* _Data_

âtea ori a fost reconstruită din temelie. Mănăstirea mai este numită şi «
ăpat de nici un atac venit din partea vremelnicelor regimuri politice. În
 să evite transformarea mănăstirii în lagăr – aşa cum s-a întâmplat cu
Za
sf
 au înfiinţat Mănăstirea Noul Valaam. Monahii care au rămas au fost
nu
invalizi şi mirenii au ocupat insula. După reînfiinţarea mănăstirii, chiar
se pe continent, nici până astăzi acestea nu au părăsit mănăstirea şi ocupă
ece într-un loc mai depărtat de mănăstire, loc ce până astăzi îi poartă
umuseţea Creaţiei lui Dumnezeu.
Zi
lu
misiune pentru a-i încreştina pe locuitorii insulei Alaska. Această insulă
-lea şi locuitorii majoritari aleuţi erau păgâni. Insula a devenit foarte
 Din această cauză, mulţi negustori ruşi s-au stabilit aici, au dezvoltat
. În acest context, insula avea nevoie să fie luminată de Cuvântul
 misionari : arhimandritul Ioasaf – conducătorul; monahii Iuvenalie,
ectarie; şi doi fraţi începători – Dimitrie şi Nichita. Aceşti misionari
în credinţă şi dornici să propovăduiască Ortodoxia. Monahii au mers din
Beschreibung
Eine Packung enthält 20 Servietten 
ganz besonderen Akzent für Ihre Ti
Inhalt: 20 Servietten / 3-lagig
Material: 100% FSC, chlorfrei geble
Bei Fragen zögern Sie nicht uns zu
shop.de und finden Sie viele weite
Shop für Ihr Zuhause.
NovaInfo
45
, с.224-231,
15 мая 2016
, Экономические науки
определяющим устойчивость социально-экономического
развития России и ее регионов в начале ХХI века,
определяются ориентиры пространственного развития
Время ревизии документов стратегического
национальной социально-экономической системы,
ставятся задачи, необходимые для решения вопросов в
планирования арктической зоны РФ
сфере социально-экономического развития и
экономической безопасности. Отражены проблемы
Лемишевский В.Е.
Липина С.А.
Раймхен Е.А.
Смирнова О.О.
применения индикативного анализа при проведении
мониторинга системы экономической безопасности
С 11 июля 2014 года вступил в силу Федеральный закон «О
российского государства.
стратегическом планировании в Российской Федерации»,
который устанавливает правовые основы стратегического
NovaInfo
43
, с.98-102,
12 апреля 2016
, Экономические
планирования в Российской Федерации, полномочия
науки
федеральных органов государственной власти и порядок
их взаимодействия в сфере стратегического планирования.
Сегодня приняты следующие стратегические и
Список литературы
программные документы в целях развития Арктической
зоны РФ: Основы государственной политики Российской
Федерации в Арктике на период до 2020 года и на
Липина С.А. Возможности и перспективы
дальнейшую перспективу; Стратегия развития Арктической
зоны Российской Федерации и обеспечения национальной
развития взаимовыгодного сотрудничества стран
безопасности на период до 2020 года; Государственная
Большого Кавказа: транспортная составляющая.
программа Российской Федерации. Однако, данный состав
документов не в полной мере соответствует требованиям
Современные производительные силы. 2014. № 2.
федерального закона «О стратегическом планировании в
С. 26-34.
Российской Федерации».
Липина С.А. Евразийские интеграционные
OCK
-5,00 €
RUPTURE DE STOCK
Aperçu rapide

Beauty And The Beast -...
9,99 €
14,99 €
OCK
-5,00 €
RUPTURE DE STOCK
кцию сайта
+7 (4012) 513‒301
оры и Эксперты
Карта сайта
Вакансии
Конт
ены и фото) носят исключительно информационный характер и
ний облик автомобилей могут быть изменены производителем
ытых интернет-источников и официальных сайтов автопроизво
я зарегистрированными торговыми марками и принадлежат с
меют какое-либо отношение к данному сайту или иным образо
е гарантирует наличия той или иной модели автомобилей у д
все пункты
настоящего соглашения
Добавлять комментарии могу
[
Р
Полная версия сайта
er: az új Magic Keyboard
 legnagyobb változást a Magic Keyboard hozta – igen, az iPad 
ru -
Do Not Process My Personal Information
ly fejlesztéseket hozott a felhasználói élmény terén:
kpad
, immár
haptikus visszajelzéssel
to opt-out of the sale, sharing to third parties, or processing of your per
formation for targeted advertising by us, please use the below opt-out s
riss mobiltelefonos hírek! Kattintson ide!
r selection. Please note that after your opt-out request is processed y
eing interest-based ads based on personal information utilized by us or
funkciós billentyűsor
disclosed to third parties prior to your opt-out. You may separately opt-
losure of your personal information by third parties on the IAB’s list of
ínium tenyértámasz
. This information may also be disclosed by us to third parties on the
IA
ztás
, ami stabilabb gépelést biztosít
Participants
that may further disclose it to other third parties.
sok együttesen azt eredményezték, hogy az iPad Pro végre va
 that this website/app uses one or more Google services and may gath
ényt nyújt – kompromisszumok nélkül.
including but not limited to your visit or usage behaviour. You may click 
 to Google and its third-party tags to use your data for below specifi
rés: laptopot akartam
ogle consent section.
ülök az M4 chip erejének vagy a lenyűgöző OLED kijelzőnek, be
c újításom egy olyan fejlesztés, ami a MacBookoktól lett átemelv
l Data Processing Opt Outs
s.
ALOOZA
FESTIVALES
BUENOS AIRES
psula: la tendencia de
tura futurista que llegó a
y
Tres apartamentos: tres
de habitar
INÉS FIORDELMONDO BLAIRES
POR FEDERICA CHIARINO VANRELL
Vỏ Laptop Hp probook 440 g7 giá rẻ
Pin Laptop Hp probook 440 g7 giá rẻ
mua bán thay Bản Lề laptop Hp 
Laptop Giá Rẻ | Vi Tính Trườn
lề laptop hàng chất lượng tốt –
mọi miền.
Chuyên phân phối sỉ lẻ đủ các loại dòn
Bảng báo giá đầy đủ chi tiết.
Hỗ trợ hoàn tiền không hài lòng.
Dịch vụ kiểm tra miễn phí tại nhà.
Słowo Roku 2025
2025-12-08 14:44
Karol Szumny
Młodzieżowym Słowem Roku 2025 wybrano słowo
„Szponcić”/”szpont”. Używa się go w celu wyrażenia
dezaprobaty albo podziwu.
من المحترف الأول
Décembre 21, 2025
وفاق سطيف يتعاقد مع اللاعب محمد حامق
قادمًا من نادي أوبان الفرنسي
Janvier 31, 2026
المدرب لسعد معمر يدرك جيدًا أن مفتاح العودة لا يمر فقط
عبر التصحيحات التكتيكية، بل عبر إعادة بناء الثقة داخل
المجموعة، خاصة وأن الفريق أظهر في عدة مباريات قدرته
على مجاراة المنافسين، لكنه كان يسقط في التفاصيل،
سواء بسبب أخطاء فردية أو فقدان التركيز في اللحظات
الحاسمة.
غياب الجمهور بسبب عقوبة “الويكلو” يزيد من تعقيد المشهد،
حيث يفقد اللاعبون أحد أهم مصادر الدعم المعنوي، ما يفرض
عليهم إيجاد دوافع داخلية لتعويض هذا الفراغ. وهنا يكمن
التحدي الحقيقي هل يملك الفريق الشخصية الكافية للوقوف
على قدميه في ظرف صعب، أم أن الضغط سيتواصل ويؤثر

* _Exercise details_
Each entry must be reproduced exactly, with nothing added or dropped.

* _Reply to the task_
âtea ori a fost reconstruită din temelie. Mănăstirea mai este numită şi «
ăpat de nici un atac venit din partea vremelnicelor regimuri politice. În
 să evite transformarea mănăstirii în lagăr – aşa cum s-a întâmplat cu
Za
sf
 au înfiinţat Mănăstirea Noul Valaam. Monahii care au rămas au fost
nu
invalizi şi mirenii au ocupat insula. După reînfiinţarea mănăstirii, chiar
se pe continent, nici până astăzi acestea nu au părăsit mănăstirea şi ocupă
ece într-un loc mai depărtat de mănăstire, loc ce până astăzi îi poartă
umuseţea Creaţiei lui Dumnezeu.
Zi
lu
misiune pentru a-i încreştina pe locuitorii insulei Alaska. Această insulă
-lea şi locuitorii majoritari aleuţi erau păgâni. Insula a devenit foarte
 Din această cauză, mulţi negustori ruşi s-au stabilit aici, au dezvoltat
. În acest context, insula avea nevoie să fie luminată de Cuvântul
 misionari : arhimandritul Ioasaf – conducătorul; monahii Iuvenalie,
ectarie; şi doi fraţi începători – Dimitrie şi Nichita. Aceşti misionari
în credinţă şi dornici să propovăduiască Ortodoxia. Monahii au mers din
Beschreibung
Eine Packung enthält 20 Servietten 
ganz besonderen Akzent für Ihre Ti
Inhalt: 20 Servietten / 3-lagig
Material: 100% FSC, chlorfrei geble
Bei Fragen zögern Sie nicht uns zu
shop.de und finden Sie viele weite
Shop für Ihr Zuhause.
NovaInfo
45
, с.224-231,
15 мая 2016
, Экономические науки
определяющим устойчивость социально-экономического
развития России и ее регионов в начале ХХI века,
определяются ориентиры пространственного развития
Время ревизии документов стратегического
национальной социально-экономической системы,
ставятся задачи, необходимые для решения вопросов в
планирования арктической зоны РФ
сфере социально-экономического развития и
экономической безопасности. Отражены проблемы
Лемишевский В.Е.
Липина С.А.
Раймхен Е.А.
Смирнова О.О.
применения индикативного анализа при проведении
мониторинга системы экономической безопасности
С 11 июля 2014 года вступил в силу Федеральный закон «О
российского государства.
стратегическом планировании в Российской Федерации»,
который устанавливает правовые основы стратегического
NovaInfo
43
, с.98-102,
12 апреля 2016
, Экономические
планирования в Российской Федерации, полномочия
науки
федеральных органов государственной власти и порядок
их взаимодействия в сфере стратегического планирования.
Сегодня приняты следующие стратегические и
Список литературы
программные документы в целях развития Арктической
зоны РФ: Основы государственной политики Российской
Федерации в Арктике на период до 2020 года и на
Липина С.А. Возможности и перспективы
дальнейшую перспективу; Стратегия развития Арктической
зоны Российской Федерации и обеспечения национальной
развития взаимовыгодного сотрудничества стран
безопасности на период до 2020 года; Государственная
Большого Кавказа: транспортная составляющая.
программа Российской Федерации. Однако, данный состав
документов не в полной мере соответствует требованиям
Современные производительные силы. 2014. № 2.
федерального закона «О стратегическом планировании в
С. 26-34.
Российской Федерации».
Липина С.А. Евразийские интеграционные
OCK
-5,00 €
RUPTURE DE STOCK
Aperçu rapide

Beauty And The Beast -...
9,99 €
14,99 €
OCK
-5,00 €
RUPTURE DE STOCK
кцию сайта
+7 (4012) 513‒301
оры и Эксперты
Карта сайта
Вакансии
Конт
ены и фото) носят исключительно информационный характер и
ний облик автомобилей могут быть изменены производителем
ытых интернет-источников и официальных сайтов автопроизво
я зарегистрированными торговыми марками и принадлежат с
меют какое-либо отношение к данному сайту или иным образо
е гарантирует наличия той или иной модели автомобилей у д
все пункты
настоящего соглашения
Добавлять комментарии могу
[
Р
Полная версия сайта
er: az új Magic Keyboard
 legnagyobb változást a Magic Keyboard hozta – igen, az iPad 
ru -
Do Not Process My Personal Information
ly fejlesztéseket hozott a felhasználói élmény terén:
kpad
, immár
haptikus visszajelzéssel
to opt-out of the sale, sharing to third parties, or processing of your per
formation for targeted advertising by us, please use the below opt-out s
riss mobiltelefonos hírek! Kattintson ide!
r selection. Please note that after your opt-out request is processed y
eing interest-based ads based on personal information utilized by us or
funkciós billentyűsor
disclosed to third parties prior to your opt-out. You may separately opt-
losure of your personal information by third parties on the IAB’s list of
ínium tenyértámasz
. This information may also be disclosed by us to third parties on the
IA
ztás
, ami stabilabb gépelést biztosít
Participants
that may further disclose it to other third parties.
sok együttesen azt eredményezték, hogy az iPad Pro végre va
 that this website/app uses one or more Google services and may gath
ényt nyújt – kompromisszumok nélkül.
including but not limited to your visit or usage behaviour. You may click 
 to Google and its third-party tags to use your data for below specifi
rés: laptopot akartam
ogle consent section.
ülök az M4 chip erejének vagy a lenyűgöző OLED kijelzőnek, be
c újításom egy olyan fejlesztés, ami a MacBookoktól lett átemelv
l Data Processing Opt Outs
s.
ALOOZA
FESTIVALES
BUENOS AIRES
psula: la tendencia de
tura futurista que llegó a
y
Tres apartamentos: tres
de habitar
INÉS FIORDELMONDO BLAIRES
POR FEDERICA CHIARINO VANRELL
Vỏ Laptop Hp probook 440 g7 giá rẻ
Pin Laptop Hp probook 440 g7 giá rẻ
mua bán thay Bản Lề laptop Hp 
Laptop Giá Rẻ | Vi Tính Trườn
lề laptop hàng chất lượng tốt –
mọi miền.
Chuyên phân phối sỉ lẻ đủ các loại dòn
Bảng báo giá đầy đủ chi tiết.
Hỗ trợ hoàn tiền không hài lòng.
Dịch vụ kiểm tra miễn phí tại nhà.
Słowo Roku 2025
2025-12-08 14:44
Karol Szumny
Młodzieżowym Słowem Roku 2025 wybrano słowo
„Szponcić”/”szpont”. Używa się go w celu wyrażenia
dezaprobaty albo podziwu.
من المحترف الأول
Décembre 21, 2025
وفاق سطيف يتعاقد مع اللاعب محمد حامق
قادمًا من نادي أوبان الفرنسي
Janvier 31, 2026
المدرب لسعد معمر يدرك جيدًا أن مفتاح العودة لا يمر فقط
عبر التصحيحات التكتيكية، بل عبر إعادة بناء الثقة داخل
المجموعة، خاصة وأن الفريق أظهر في عدة مباريات قدرته
على مجاراة المنافسين، لكنه كان يسقط في التفاصيل،
سواء بسبب أخطاء فردية أو فقدان التركيز في اللحظات
الحاسمة.
غياب الجمهور بسبب عقوبة “الويكلو” يزيد من تعقيد المشهد،
حيث يفقد اللاعبون أحد أهم مصادر الدعم المعنوي، ما يفرض
عليهم إيجاد دوافع داخلية لتعويض هذا الفراغ. وهنا يكمن
التحدي الحقيقي هل يملك الفريق الشخصية الكافية للوقوف
على قدميه في ظرف صعب، أم أن الضغط سيتواصل ويؤثر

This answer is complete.